*** Supplied data Section Begins ***

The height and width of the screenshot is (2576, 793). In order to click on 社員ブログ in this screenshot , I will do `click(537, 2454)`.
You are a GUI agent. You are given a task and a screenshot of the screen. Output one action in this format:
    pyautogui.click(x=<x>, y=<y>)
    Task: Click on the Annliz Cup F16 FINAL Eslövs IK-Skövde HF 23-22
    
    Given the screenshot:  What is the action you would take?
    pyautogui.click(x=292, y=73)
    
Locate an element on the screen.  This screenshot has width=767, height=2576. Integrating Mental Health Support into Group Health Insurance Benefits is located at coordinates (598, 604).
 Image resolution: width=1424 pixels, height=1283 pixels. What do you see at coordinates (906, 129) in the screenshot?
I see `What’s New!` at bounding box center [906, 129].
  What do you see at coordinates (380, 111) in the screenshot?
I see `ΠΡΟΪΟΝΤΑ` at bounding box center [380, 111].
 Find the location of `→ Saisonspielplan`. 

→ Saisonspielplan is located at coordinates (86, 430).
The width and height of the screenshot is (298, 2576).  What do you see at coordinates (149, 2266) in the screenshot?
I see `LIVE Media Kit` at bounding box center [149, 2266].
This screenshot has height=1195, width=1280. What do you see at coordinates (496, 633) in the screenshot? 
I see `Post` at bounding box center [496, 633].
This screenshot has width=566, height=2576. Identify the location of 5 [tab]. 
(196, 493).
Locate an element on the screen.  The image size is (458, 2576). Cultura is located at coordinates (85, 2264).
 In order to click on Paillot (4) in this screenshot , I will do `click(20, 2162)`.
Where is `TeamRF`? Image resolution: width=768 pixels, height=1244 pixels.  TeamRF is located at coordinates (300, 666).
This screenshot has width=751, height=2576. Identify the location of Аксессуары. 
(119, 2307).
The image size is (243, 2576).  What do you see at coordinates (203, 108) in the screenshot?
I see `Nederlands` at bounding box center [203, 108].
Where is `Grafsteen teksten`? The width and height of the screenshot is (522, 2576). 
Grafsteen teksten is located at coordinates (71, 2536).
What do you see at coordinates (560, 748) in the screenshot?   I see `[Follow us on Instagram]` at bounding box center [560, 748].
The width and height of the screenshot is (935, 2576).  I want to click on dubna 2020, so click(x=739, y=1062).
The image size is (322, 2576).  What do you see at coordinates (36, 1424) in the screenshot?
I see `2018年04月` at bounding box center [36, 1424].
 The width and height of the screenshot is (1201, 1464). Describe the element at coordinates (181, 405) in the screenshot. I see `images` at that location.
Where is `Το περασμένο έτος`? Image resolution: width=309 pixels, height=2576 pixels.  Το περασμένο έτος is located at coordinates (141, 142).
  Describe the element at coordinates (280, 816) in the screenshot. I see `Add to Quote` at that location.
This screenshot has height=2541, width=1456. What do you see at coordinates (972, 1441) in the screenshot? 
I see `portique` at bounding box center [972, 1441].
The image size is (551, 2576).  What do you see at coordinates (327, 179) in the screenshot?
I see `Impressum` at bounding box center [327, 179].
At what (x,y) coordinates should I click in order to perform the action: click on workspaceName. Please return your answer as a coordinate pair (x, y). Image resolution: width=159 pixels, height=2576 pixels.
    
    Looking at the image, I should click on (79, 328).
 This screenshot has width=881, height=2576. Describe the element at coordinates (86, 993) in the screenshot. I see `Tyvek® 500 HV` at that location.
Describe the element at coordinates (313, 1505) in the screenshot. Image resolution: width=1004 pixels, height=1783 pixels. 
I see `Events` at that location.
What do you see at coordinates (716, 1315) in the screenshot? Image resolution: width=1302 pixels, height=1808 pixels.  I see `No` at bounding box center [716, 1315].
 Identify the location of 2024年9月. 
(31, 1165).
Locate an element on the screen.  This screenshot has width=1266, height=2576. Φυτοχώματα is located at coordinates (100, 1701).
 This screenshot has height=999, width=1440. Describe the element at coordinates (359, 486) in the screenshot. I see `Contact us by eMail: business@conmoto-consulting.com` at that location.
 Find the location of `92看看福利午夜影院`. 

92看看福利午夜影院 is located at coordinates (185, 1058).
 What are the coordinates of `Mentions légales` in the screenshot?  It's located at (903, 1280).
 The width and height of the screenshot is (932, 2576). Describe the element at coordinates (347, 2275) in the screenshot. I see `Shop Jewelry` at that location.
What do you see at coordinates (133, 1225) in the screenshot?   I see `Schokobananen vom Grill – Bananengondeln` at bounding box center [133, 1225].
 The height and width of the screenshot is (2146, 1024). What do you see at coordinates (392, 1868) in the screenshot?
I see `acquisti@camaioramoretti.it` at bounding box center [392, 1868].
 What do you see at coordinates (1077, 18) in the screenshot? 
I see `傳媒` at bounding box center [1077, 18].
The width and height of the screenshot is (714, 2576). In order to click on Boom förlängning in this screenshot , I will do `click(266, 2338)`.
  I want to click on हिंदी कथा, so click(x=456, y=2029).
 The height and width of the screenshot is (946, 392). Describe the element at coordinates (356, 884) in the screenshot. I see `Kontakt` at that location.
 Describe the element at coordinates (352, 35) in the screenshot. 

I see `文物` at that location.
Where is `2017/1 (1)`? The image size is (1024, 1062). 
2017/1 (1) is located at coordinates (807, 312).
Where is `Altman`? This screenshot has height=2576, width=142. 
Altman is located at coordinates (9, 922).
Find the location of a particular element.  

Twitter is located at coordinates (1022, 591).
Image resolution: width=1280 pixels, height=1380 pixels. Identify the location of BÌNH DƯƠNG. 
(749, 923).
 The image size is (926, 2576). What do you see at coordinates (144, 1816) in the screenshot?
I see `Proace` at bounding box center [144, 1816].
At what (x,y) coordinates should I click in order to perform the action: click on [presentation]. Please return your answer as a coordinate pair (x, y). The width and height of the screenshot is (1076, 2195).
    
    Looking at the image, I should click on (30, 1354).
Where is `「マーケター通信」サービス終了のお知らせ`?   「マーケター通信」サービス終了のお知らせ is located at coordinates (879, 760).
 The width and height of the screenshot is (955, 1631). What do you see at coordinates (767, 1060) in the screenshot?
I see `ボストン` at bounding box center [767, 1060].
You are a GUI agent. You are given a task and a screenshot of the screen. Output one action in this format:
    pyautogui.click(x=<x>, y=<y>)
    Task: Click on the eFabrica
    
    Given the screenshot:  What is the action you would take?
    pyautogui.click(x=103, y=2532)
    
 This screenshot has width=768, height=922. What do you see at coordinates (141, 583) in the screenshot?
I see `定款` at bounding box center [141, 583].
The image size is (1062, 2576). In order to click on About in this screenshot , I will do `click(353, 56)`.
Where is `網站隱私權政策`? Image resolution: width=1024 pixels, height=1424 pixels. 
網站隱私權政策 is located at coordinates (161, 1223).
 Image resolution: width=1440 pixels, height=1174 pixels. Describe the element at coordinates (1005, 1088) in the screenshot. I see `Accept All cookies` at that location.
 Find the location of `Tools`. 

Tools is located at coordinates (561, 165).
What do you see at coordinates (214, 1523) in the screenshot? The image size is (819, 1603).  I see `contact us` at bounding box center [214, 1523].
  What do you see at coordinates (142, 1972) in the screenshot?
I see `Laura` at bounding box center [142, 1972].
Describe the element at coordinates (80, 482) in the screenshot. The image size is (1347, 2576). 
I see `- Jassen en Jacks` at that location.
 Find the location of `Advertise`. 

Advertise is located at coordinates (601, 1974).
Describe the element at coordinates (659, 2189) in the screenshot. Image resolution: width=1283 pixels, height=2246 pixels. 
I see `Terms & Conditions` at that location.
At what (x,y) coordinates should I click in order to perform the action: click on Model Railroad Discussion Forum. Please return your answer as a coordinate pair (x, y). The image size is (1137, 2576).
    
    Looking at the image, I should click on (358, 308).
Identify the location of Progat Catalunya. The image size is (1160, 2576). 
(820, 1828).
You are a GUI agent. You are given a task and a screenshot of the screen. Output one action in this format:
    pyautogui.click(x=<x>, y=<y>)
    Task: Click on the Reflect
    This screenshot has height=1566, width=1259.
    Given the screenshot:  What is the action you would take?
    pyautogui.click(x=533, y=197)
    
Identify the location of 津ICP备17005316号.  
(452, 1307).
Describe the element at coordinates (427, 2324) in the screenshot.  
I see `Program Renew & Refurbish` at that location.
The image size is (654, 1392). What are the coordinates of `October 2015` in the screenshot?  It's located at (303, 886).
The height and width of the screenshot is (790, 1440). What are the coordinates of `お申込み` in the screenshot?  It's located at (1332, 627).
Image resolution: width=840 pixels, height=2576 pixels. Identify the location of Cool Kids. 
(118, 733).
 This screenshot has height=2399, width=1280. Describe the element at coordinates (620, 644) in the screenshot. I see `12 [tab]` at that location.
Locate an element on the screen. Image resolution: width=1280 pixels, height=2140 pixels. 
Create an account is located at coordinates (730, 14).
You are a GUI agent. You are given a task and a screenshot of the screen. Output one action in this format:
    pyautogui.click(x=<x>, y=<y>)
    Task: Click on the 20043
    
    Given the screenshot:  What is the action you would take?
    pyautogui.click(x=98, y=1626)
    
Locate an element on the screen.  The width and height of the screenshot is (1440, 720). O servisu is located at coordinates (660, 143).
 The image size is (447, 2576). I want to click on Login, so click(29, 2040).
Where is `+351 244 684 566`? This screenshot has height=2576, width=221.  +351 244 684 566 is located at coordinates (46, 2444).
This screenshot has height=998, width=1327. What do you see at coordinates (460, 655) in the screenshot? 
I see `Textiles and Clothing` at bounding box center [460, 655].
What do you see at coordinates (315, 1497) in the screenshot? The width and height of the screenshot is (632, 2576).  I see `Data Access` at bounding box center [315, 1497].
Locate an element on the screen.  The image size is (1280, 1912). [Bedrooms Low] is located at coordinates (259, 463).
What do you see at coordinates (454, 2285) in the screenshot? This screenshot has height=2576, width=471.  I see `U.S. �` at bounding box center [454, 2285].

*** Supplied data Section Ends ***

▶ _Task statement_
In the entries above, find the line holding "This screenshot has height=998, width=1327." and the line holding "What do you see at coordinates (315, 1497)", then retype exactly those two lines and every line between them, and nothing else.

▶ _Response to this exercise_
This screenshot has height=998, width=1327. What do you see at coordinates (460, 655) in the screenshot? 
I see `Textiles and Clothing` at bounding box center [460, 655].
What do you see at coordinates (315, 1497) in the screenshot? The width and height of the screenshot is (632, 2576).  I see `Data Access` at bounding box center [315, 1497].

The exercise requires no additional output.